Dataset items
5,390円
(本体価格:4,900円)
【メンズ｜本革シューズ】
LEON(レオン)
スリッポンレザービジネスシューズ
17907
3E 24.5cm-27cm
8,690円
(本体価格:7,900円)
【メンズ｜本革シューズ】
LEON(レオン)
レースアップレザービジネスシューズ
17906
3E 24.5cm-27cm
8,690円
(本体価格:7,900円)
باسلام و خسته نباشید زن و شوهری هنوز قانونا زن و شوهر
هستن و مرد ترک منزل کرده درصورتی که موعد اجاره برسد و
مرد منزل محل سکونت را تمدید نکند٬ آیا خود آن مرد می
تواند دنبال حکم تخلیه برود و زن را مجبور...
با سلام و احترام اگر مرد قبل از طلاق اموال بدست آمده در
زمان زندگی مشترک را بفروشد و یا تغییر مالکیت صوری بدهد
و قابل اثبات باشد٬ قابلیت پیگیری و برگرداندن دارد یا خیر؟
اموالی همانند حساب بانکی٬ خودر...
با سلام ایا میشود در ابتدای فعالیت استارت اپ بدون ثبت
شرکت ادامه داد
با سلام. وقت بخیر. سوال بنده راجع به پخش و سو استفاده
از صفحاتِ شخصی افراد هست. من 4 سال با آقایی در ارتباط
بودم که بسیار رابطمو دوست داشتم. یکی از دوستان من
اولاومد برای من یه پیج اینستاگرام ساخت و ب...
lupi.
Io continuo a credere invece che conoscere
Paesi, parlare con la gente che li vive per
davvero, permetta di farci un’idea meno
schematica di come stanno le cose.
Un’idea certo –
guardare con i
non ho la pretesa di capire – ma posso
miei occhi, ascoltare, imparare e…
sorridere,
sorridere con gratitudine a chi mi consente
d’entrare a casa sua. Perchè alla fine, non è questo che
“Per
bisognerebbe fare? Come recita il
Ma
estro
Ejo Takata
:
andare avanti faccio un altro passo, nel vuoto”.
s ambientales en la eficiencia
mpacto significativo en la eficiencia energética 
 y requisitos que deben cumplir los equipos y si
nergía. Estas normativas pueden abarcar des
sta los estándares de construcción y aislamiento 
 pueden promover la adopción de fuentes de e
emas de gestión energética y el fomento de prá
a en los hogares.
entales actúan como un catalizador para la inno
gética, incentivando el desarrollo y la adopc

• [EXERCISE AIM]: Take exactly the lines from the one containing "هستن و مرد ترک" through the one containing "davvero, permetta di farci un’idea meno" in the data above, and output them with nothing added.

• [SOLVED PROBLEM]:
هستن و مرد ترک منزل کرده درصورتی که موعد اجاره برسد و
مرد منزل محل سکونت را تمدید نکند٬ آیا خود آن مرد می
تواند دنبال حکم تخلیه برود و زن را مجبور...
با سلام و احترام اگر مرد قبل از طلاق اموال بدست آمده در
زمان زندگی مشترک را بفروشد و یا تغییر مالکیت صوری بدهد
و قابل اثبات باشد٬ قابلیت پیگیری و برگرداندن دارد یا خیر؟
اموالی همانند حساب بانکی٬ خودر...
با سلام ایا میشود در ابتدای فعالیت استارت اپ بدون ثبت
شرکت ادامه داد
با سلام. وقت بخیر. سوال بنده راجع به پخش و سو استفاده
از صفحاتِ شخصی افراد هست. من 4 سال با آقایی در ارتباط
بودم که بسیار رابطمو دوست داشتم. یکی از دوستان من
اولاومد برای من یه پیج اینستاگرام ساخت و ب...
lupi.
Io continuo a credere invece che conoscere
Paesi, parlare con la gente che li vive per
davvero, permetta di farci un’idea meno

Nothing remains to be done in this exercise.